Task details. Leaving the images aside, print every record in the material exactly.

Input data.
*** Block opens ***

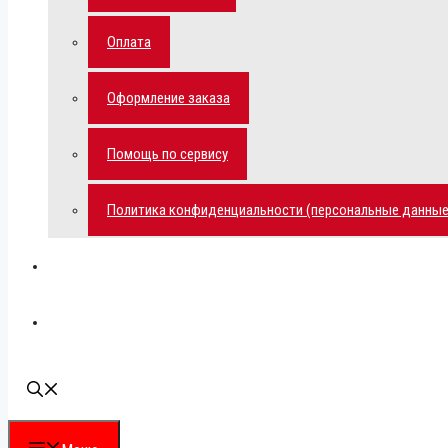
Оплата
Оформление заказа
Помощь по сервису
Политика конфиденциальности (персональные данные
Мой аккаунт
Наши контакты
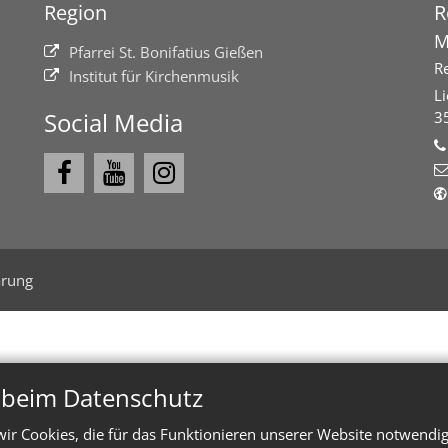
Region
R
M
Pfarrei St. Bonifatius Gießen
R
Institut für Kirchenmusik
L
Social Media
3
ärung
n beim Datenschutz
ir Cookies, die für das Funktionieren unserer Website notwendi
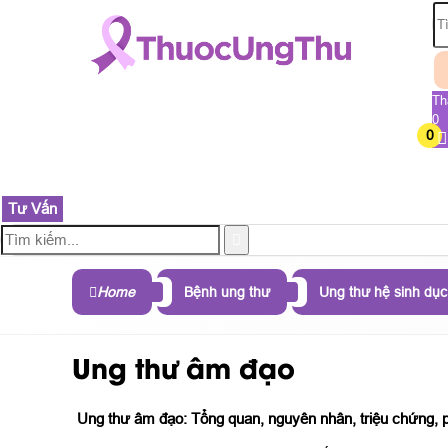
Th
0
0
TRANG CHỦ
SẢN PHẨM
THÀNH PHẦN
B
Tư Vấn
Home
Bệnh ung thư
Ung thư hệ sinh dục
Ung thư âm đạo
Ung thư âm đạo: Tổng quan, nguyên nhân, triệu chứng,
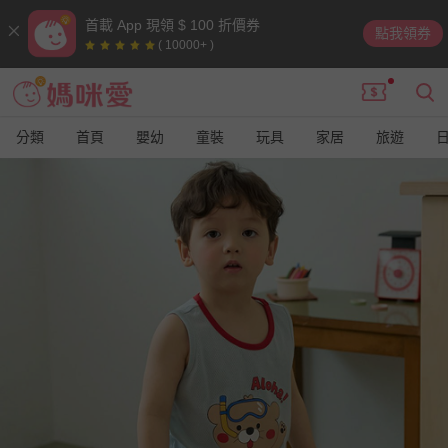
首載 App 現領 $ 100 折價券
點我領券
( 10000+ )
分類
首頁
嬰幼
童裝
玩具
家居
旅遊
9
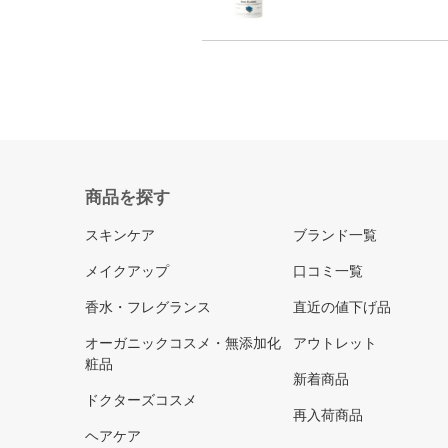
商品を探す
スキンケア
ブランド一覧
メイクアップ
口コミ一覧
香水・フレグランス
直近の値下げ品
オーガニックコスメ・無添加化
アウトレット
粧品
新着商品
ドクターズコスメ
再入荷商品
ヘアケア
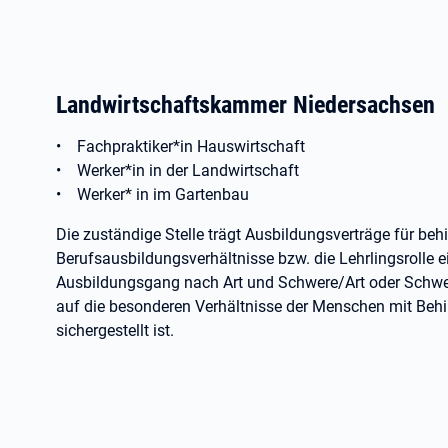
Landwirtschaftskammer Niedersachsen
• Fachpraktiker*in Hauswirtschaft
• Werker*in in der Landwirtschaft
• Werker* in im Gartenbau
Die zuständige Stelle trägt Ausbildungsverträge für be
Berufsausbildungsverhältnisse bzw. die Lehrlingsrolle 
Ausbildungsgang nach Art und Schwere/Art oder Schwere
auf die besonderen Verhältnisse der Menschen mit Be
sichergestellt ist.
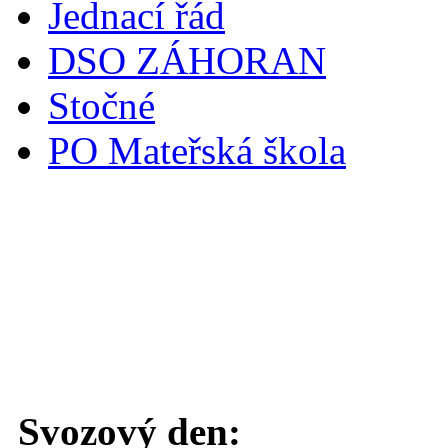
Jednací řád
DSO ZÁHORAN
Stočné
PO Mateřská škola
Svoz komunálního odpadu
Svozový den:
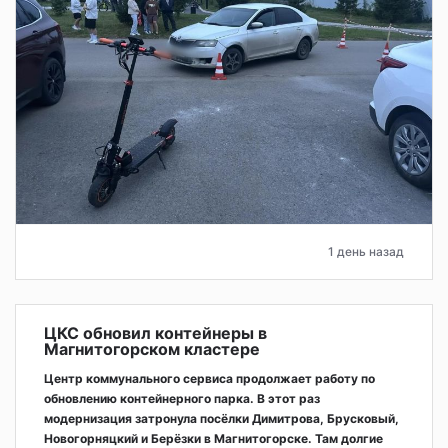
1 день назад
ЦКС обновил контейнеры в
Магнитогорском кластере
Центр коммунального сервиса продолжает работу по
обновлению контейнерного парка. В этот раз
модернизация затронула посёлки Димитрова, Брусковый,
Новогорняцкий и Берёзки в Магнитогорске. Там долгие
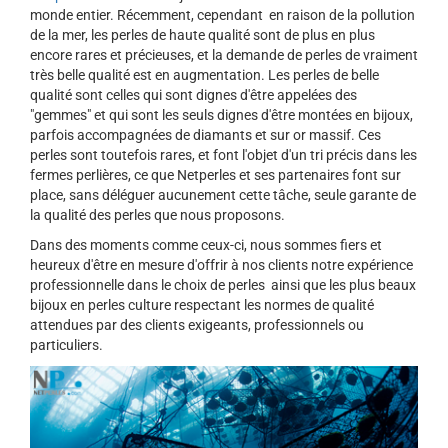
monde entier. Récemment, cependant en raison de la pollution
de la mer, les perles de haute qualité sont de plus en plus
encore rares et précieuses, et la demande de perles de vraiment
très belle qualité est en augmentation. Les perles de belle
qualité sont celles qui sont dignes d'être appelées des
"gemmes" et qui sont les seuls dignes d'être montées en bijoux,
parfois accompagnées de diamants et sur or massif. Ces
perles sont toutefois rares, et font l'objet d'un tri précis dans les
fermes perlières, ce que Netperles et ses partenaires font sur
place, sans déléguer aucunement cette tâche, seule garante de
la qualité des perles que nous proposons.
Dans des moments comme ceux-ci, nous sommes fiers et
heureux d'être en mesure d'offrir à nos clients notre expérience
professionnelle dans le choix de perles ainsi que les plus beaux
bijoux en perles culture respectant les normes de qualité
attendues par des clients exigeants, professionnels ou
particuliers.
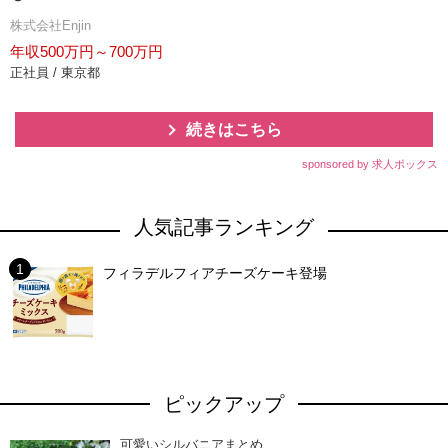
株式会社Enjin
年収500万円～700万円
正社員 / 東京都
続きはこちら
sponsored by 求人ボックス
人気記事ランキング
フィラデルフィアチーズケーキ登場
ピックアップ
可愛いシルバニアまとめ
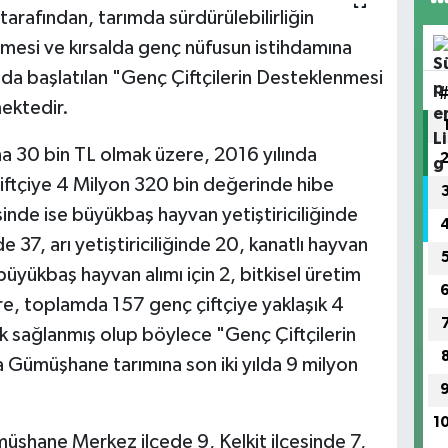
tarafından, tarımda sürdürülebilirliğin
ilmesi ve kırsalda genç nüfusun istihdamına
nda başlatılan "Genç Çiftçilerin Desteklenmesi
ektedir.
na 30 bin TL olmak üzere, 2016 yılında
tçiye 4 Milyon 320 bin değerinde hibe
isinde ise büyükbaş hayvan yetiştiriciliğinde
e 37, arı yetiştiriciliğinde 20, kanatlı hayvan
 büyükbaş hayvan alımı için 2, bitkisel üretim
zere, toplamda 157 genç çiftçiye yaklaşık 4
 sağlanmış olup böylece "Genç Çiftçilerin
Gümüşhane tarımına son iki yılda 9 milyon
1
üşhane Merkez ilçede 9, Kelkit ilçesinde 7,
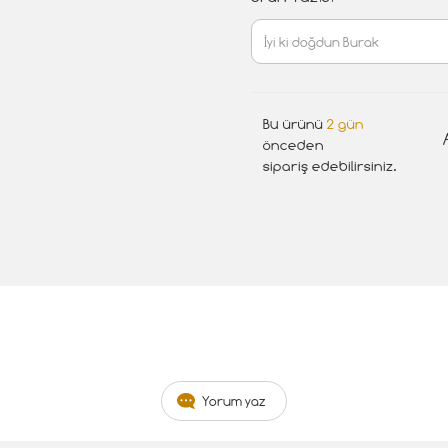
Bu ürünü
2 gün
önceden
sipariş edebilirsiniz.
Yorum yaz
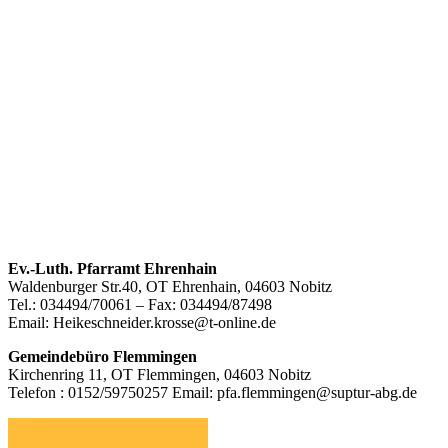
Footer
Ev.-Luth. Pfarramt Ehrenhain
Waldenburger Str.40, OT Ehrenhain, 04603 Nobitz
Inhalt
Tel.: 034494/70061 – Fax: 034494/87498
Email: Heikeschneider.krosse@t-online.de
Gemeindebüro Flemmingen
Kirchenring 11, OT Flemmingen, 04603 Nobitz
Telefon : 0152/59750257 Email: pfa.flemmingen@suptur-abg.de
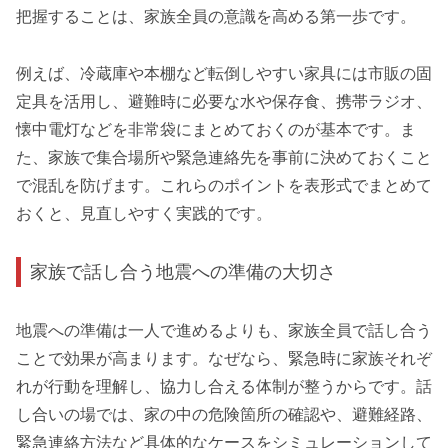
把握することは、家族全員の意識を高める第一歩です。
例えば、冷蔵庫や本棚など転倒しやすい家具には市販の固
定具を活用し、避難時に必要な水や保存食、携帯ラジオ、
懐中電灯などを非常袋にまとめておくのが基本です。ま
た、家族で集合場所や緊急連絡先を事前に決めておくこと
で混乱を防げます。これらのポイントを表形式でまとめて
おくと、見直しやすく実践的です。
家族で話し合う地震への準備の大切さ
地震への準備は一人で進めるよりも、家族全員で話し合う
ことで効果が高まります。なぜなら、緊急時に家族それぞ
れが行動を理解し、協力し合える体制が整うからです。話
し合いの場では、家の中の危険箇所の確認や、避難経路、
緊急連絡方法など具体的なケースをシミュレーションして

*** Block closes ***

Result of the task.
Оплата
Оформление заказа
Помощь по сервису
Политика конфиденциальности (персональные данные
Мой аккаунт
Наши контакты
Region
R
M
Pfarrei St. Bonifatius Gießen
R
Institut für Kirchenmusik
L
Social Media
3
ärung
n beim Datenschutz
ir Cookies, die für das Funktionieren unserer Website notwendi
Th
0
0
TRANG CHỦ
SẢN PHẨM
THÀNH PHẦN
B
Tư Vấn
Home
Bệnh ung thư
Ung thư hệ sinh dục
Ung thư âm đạo
Ung thư âm đạo: Tổng quan, nguyên nhân, triệu chứng,
首載 App 現領 $ 100 折價券
點我領券
( 10000+ )
分類
首頁
嬰幼
童裝
玩具
家居
旅遊
9
商品を探す
スキンケア
ブランド一覧
メイクアップ
口コミ一覧
香水・フレグランス
直近の値下げ品
オーガニックコスメ・無添加化
アウトレット
粧品
新着商品
ドクターズコスメ
再入荷商品
ヘアケア
Landwirtschaftskammer Niedersachsen
• Fachpraktiker*in Hauswirtschaft
• Werker*in in der Landwirtschaft
• Werker* in im Gartenbau
Die zuständige Stelle trägt Ausbildungsverträge für be
Berufsausbildungsverhältnisse bzw. die Lehrlingsrolle 
Ausbildungsgang nach Art und Schwere/Art oder Schwere
auf die besonderen Verhältnisse der Menschen mit Be
sichergestellt ist.
Jednací řád
DSO ZÁHORAN
Stočné
PO Mateřská škola
Svoz komunálního odpadu
Svozový den:
1 день назад
ЦКС обновил контейнеры в
Магнитогорском кластере
Центр коммунального сервиса продолжает работу по
обновлению контейнерного парка. В этот раз
модернизация затронула посёлки Димитрова, Брусковый,
Новогорняцкий и Берёзки в Магнитогорске. Там долгие
monde entier. Récemment, cependant en raison de la pollution
de la mer, les perles de haute qualité sont de plus en plus
encore rares et précieuses, et la demande de perles de vraiment
très belle qualité est en augmentation. Les perles de belle
qualité sont celles qui sont dignes d'être appelées des
"gemmes" et qui sont les seuls dignes d'être montées en bijoux,
parfois accompagnées de diamants et sur or massif. Ces
perles sont toutefois rares, et font l'objet d'un tri précis dans les
fermes perlières, ce que Netperles et ses partenaires font sur
place, sans déléguer aucunement cette tâche, seule garante de
la qualité des perles que nous proposons.
Dans des moments comme ceux-ci, nous sommes fiers et
heureux d'être en mesure d'offrir à nos clients notre expérience
professionnelle dans le choix de perles ainsi que les plus beaux
bijoux en perles culture respectant les normes de qualité
attendues par des clients exigeants, professionnels ou
particuliers.
株式会社Enjin
年収500万円～700万円
正社員 / 東京都
続きはこちら
sponsored by 求人ボックス
人気記事ランキング
フィラデルフィアチーズケーキ登場
ピックアップ
可愛いシルバニアまとめ
tarafından, tarımda sürdürülebilirliğin
ilmesi ve kırsalda genç nüfusun istihdamına
nda başlatılan "Genç Çiftçilerin Desteklenmesi
ektedir.
na 30 bin TL olmak üzere, 2016 yılında
tçiye 4 Milyon 320 bin değerinde hibe
isinde ise büyükbaş hayvan yetiştiriciliğinde
e 37, arı yetiştiriciliğinde 20, kanatlı hayvan
 büyükbaş hayvan alımı için 2, bitkisel üretim
zere, toplamda 157 genç çiftçiye yaklaşık 4
 sağlanmış olup böylece "Genç Çiftçilerin
Gümüşhane tarımına son iki yılda 9 milyon
1
üşhane Merkez ilçede 9, Kelkit ilçesinde 7,
Bu ürünü
2 gün
önceden
sipariş edebilirsiniz.
Yorum yaz
Footer
Ev.-Luth. Pfarramt Ehrenhain
Waldenburger Str.40, OT Ehrenhain, 04603 Nobitz
Inhalt
Tel.: 034494/70061 – Fax: 034494/87498
Email: Heikeschneider.krosse@t-online.de
Gemeindebüro Flemmingen
Kirchenring 11, OT Flemmingen, 04603 Nobitz
Telefon : 0152/59750257 Email: pfa.flemmingen@suptur-abg.de
把握することは、家族全員の意識を高める第一歩です。
例えば、冷蔵庫や本棚など転倒しやすい家具には市販の固
定具を活用し、避難時に必要な水や保存食、携帯ラジオ、
懐中電灯などを非常袋にまとめておくのが基本です。ま
た、家族で集合場所や緊急連絡先を事前に決めておくこと
で混乱を防げます。これらのポイントを表形式でまとめて
おくと、見直しやすく実践的です。
家族で話し合う地震への準備の大切さ
地震への準備は一人で進めるよりも、家族全員で話し合う
ことで効果が高まります。なぜなら、緊急時に家族それぞ
れが行動を理解し、協力し合える体制が整うからです。話
し合いの場では、家の中の危険箇所の確認や、避難経路、
緊急連絡方法など具体的なケースをシミュレーションして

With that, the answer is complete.